Former Berkshire Hathaway executive David Sokol deliberately misled Warren Buffett when pitching an investment to him, the company's board concluded in a scathing report that may add fuel to a pending SEC probe of Buffett's one-time heir apparent.
The committee said it may sue Sokol to recover the $3 million of trading profit he made when Berkshire bought chemicals company Lubrizol and could seek damages from him for harm to the company's reputation. The company will cooperate with any government probe in the matter as well.

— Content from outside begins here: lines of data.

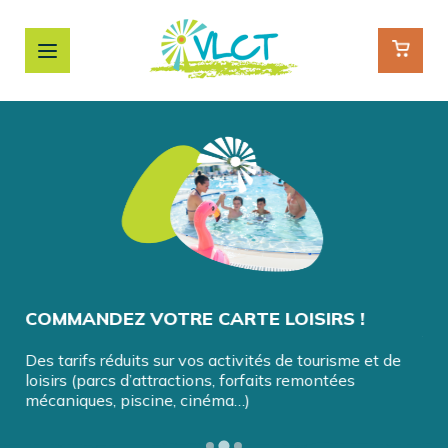
COMMANDEZ VOTRE CARTE LOISIRS !
RÉ
VA
Des tarifs réduits sur vos activités de tourisme et de
loisirs (parcs d’attractions, forfaits remontées
des
Bén
mécaniques, piscine, cinéma…)
-Val
réd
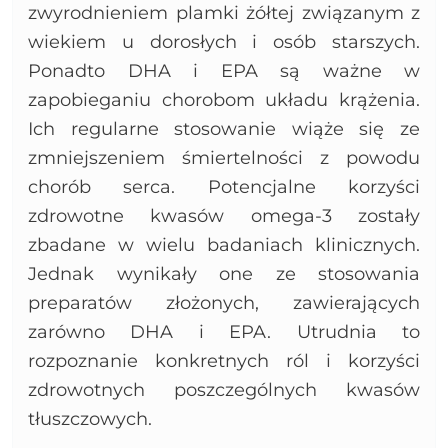
zwyrodnieniem plamki żółtej związanym z
wiekiem u dorosłych i osób starszych.
Ponadto DHA i EPA są ważne w
zapobieganiu chorobom układu krążenia.
Ich regularne stosowanie wiąże się ze
zmniejszeniem śmiertelności z powodu
chorób serca. Potencjalne korzyści
zdrowotne kwasów omega-3 zostały
zbadane w wielu badaniach klinicznych.
Jednak wynikały one ze stosowania
preparatów złożonych, zawierających
zarówno DHA i EPA. Utrudnia to
rozpoznanie konkretnych ról i korzyści
zdrowotnych poszczególnych kwasów
tłuszczowych.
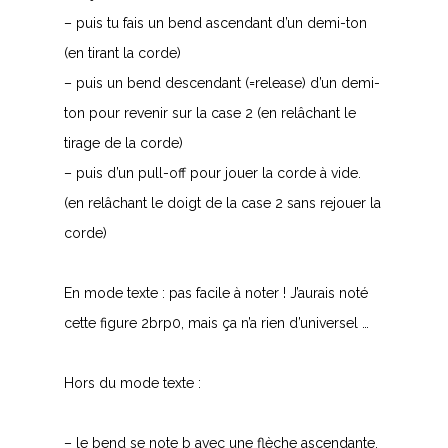
– puis tu fais un bend ascendant d’un demi-ton
(en tirant la corde)
– puis un bend descendant (=release) d’un demi-
ton pour revenir sur la case 2 (en relâchant le
tirage de la corde)
– puis d’un pull-off pour jouer la corde à vide.
(en relâchant le doigt de la case 2 sans rejouer la
corde)
En mode texte : pas facile à noter ! J’aurais noté
cette figure 2brp0, mais ça n’a rien d’universel …
Hors du mode texte :
– le bend se note b avec une flèche ascendante,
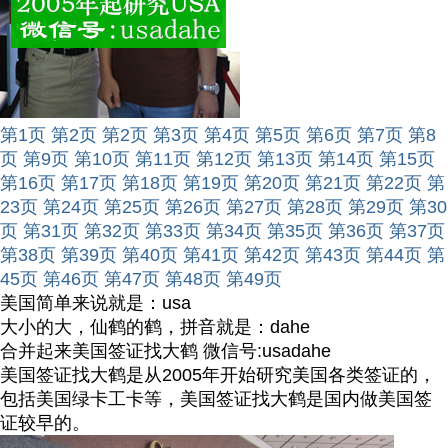
第1页
第2页
第2页
第3页
第4页
第5页
第6页
第7页
第8
页
第9页
第10页
第11页
第12页
第13页
第14页
第15页
第16页
第17页
第18页
第19页
第20页
第21页
第22页
第
23页
第24页
第25页
第26页
第27页
第28页
第29页
第30
页
第31页
第32页
第33页
第34页
第35页
第36页
第37页
第38页
第39页
第40页
第41页
第42页
第43页
第44页
第
45页
第46页
第47页
第48页
第49页
美国简单来说就是：usa
大小的大，仙鹤的鹤，拼音就是：dahe
合并起来美国签证找大鹤 微信号:usadahe
美国签证找大鹤是从2005年开始研究美国各类签证的，
包括美国绿卡工卡等，美国签证找大鹤是国内做美国签
证较早的。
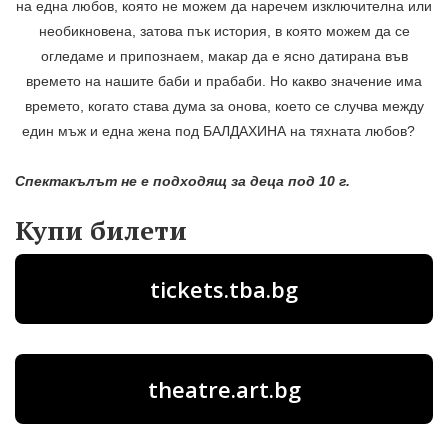
на една любов, която не можем да наречем изключителна или
необикновена, затова пък история, в която можем да се
огледаме и припознаем, макар да е ясно датирана във
времето на нашите баби и прабаби. Но какво значение има
времето, когато става дума за онова, което се случва между
един мъж и една жена под БАЛДАХИНА на тяхната любов?
Спектакълът не е подходящ за деца под 10 г.
Купи билети
tickets.tba.bg
theatre.art.bg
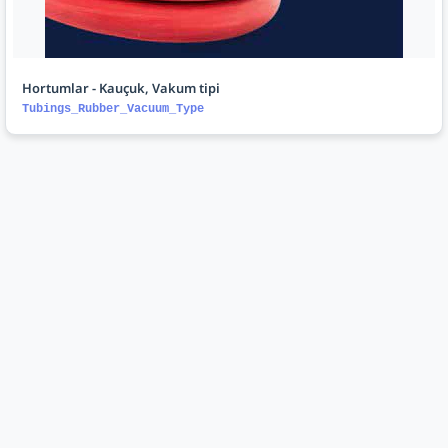
Hortumlar - Kauçuk, Vakum tipi
Tubings_Rubber_Vacuum_Type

The U.S. Securities and Exchange Commission is probing Sokol, a person familiar with the matter said on Wednesday. Sokol's high-profile attorney disputed the board's report and said his client is "a man of uncommon rectitude and probity."

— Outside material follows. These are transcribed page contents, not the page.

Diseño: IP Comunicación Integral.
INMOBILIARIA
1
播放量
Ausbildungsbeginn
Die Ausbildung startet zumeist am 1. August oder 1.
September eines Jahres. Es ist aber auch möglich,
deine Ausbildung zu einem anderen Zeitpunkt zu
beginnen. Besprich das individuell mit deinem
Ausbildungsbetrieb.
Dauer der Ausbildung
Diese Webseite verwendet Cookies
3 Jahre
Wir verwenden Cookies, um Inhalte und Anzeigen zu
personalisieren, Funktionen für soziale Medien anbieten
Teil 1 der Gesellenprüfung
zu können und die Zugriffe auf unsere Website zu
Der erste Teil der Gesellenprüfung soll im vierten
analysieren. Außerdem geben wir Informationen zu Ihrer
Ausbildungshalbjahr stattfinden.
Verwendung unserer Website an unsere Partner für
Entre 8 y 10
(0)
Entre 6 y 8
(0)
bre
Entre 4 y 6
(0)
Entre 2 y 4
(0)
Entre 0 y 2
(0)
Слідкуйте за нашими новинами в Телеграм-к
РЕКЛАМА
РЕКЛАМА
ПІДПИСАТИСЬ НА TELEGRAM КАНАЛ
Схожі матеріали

"I have known Mr. Sokol and have represented his companies in business litigation since the mid 1980s," said Barry Levine of the Washington firm Dickstein Shapiro. "He would not, and did not, trade improperly, nor did he violate any fair reading of the Berkshire Hathaway policies."

Levine, who has done work for Sokol's former company MidAmerican Energy, co-heads Dickstein's white collar criminal defense practice and has also represented attempted Ronald Reagan assassin John Hinckley.

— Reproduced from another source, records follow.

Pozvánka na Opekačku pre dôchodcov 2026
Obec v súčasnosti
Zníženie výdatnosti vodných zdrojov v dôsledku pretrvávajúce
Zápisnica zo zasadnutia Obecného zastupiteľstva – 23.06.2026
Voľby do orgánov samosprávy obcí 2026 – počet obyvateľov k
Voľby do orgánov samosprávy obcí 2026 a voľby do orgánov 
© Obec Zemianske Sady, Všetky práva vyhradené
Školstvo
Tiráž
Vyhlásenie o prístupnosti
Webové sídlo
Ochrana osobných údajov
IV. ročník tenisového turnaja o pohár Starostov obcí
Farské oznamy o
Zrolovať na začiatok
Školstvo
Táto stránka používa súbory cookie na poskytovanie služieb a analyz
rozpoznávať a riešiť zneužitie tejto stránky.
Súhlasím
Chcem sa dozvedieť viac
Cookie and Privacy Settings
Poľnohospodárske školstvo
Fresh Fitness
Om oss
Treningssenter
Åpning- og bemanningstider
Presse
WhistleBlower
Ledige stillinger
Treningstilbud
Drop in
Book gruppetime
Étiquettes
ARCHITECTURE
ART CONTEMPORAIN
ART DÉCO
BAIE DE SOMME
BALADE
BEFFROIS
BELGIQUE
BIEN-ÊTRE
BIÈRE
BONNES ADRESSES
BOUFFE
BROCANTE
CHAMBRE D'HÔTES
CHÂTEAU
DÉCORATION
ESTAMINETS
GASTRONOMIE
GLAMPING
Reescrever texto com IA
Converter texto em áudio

The report is an unusual statement from a board that has historically been very close to Buffett, who is CEO and chairman. It may begin to answer the demands of shareholders who expected Buffett to address the controversy at the company's annual meeting in Omaha, Neb., this weekend.

Buffett previously said he would have nothing further to say about Sokol's actions, a stance that became untenable over time given the intense pressure on the conglomerate.

The report paints a picture of Buffett as having been duped by Sokol. However, one shareholder said it was also crafted to exonerate Buffett from wrongdoing.

"This report makes it clearly look like this was not Warren Buffett's fault, this was Sokol's fault," said Michael Yoshikami, chief executive of wealth manager YCMNET Advisors and a Berkshire shareholder. "There really is an effort here to make clear that this was not Warren Buffett's behavior in any way, this was Sokol's behavior."

Gain At Risk
Buffett announced Sokol's resignation in March, noting that Sokol bought shares in Lubrizol before suggesting to Buffett that Berkshire buy the company. While Sokol mentioned to Buffett in "passing" that he held some Lubrizol stock, Buffett said he only later found out that Sokol held nearly 100,000 Lubrizol shares worth about $10 million.

Sokol made a profit of about $3 million - a gain that could be at risk. The Berkshire board said it was still considering legal action against Sokol to, among other things, recover any trading profits he made.

"It hardly sounds like Berkshire is trying to circle the wagons to protect Sokol," said Francis Pileggi, a partner at Fox Rothschild LP in Wilmington, Del. "If I had my druthers, I would rather be representing Berkshire in this matter than Sokol in a Delaware court."

Besides the potential civil recovery, Berkshire's board also said it would cooperate with any government investigation. A spokesman for the Securities and Exchange Commission declined to comment.

Legal experts said Sokol appears to be in more trouble now than was first thought.

"I think Mr. Sokol has a real problem here," said Duke University Law Professor James Cox. "This is not a close call at all."

Fallen Heir
Sokol, who used to run Berkshire subsidiaries MidAmerican and NetJets, was widely seen as Buffett's heir apparent, an image Buffett biographers say the "Oracle of Omaha" cultivated.

Yet Sokol, in his one public appearance since the scandal broke, told CNBC he had no aspiration to the job. In Wednesday's statement, Berkshire said Sokol reiterated as much to Buffett before Buffett announced Sokol's resignation.

When Buffett made that announcement, he said he believed Sokol had not done anything unlawful. The statement Wednesday seemed to suggest otherwise.

"His misleadingly incomplete disclosures to Berkshire Hathaway senior management concerning those purchases violated the duty of candor he owed to the company," the board said - noting that an executive's duty of candor was part of the duty of loyalty under Delaware law where Berkshire is inorated.

Berkshire's board also said certain answers Sokol gave to Buffett in response to questions about the nature of his holdings appeared "intended to deceive."

In total, the 18-page statement uses variations on the word "violation" some 11 times.

The board's audit committee held three meetings this month to consider the report.

Berkshire attorney Ron Olson said Sokol was interviewed at least three times regarding his Lubrizol trading and contacts with Citigroup Inc bankers. "In connection with the preparation of the audit committee report, a request for a further interview with Mr. Sokol was made to his attorney. Mr. Sokol was not made available," Olson said in the statement.

The audit committee members are chairman Thomas Murphy, 85, and a decades-long Buffett friend; Donald Keough, 84, a former president of key Buffett holding Coca Cola; and former Microsoft executive Charlotte Guyman, 54.

Their report is likely to take some pressure off Buffett this weekend when tens of thousands of shareholders descend on Omaha for Berkshire's annual festival-cum-general-meeting.

"One way or another, Mr. Buffett will have to address this. It's conceivable that this release relieves Mr. Buffett from the chore of addressing what is an unpleasant issue," said Jerry Bruni, CEO and portfolio manager at J.V. Bruni and Co, which owns Berkshire shares and has $450 million of assets under management.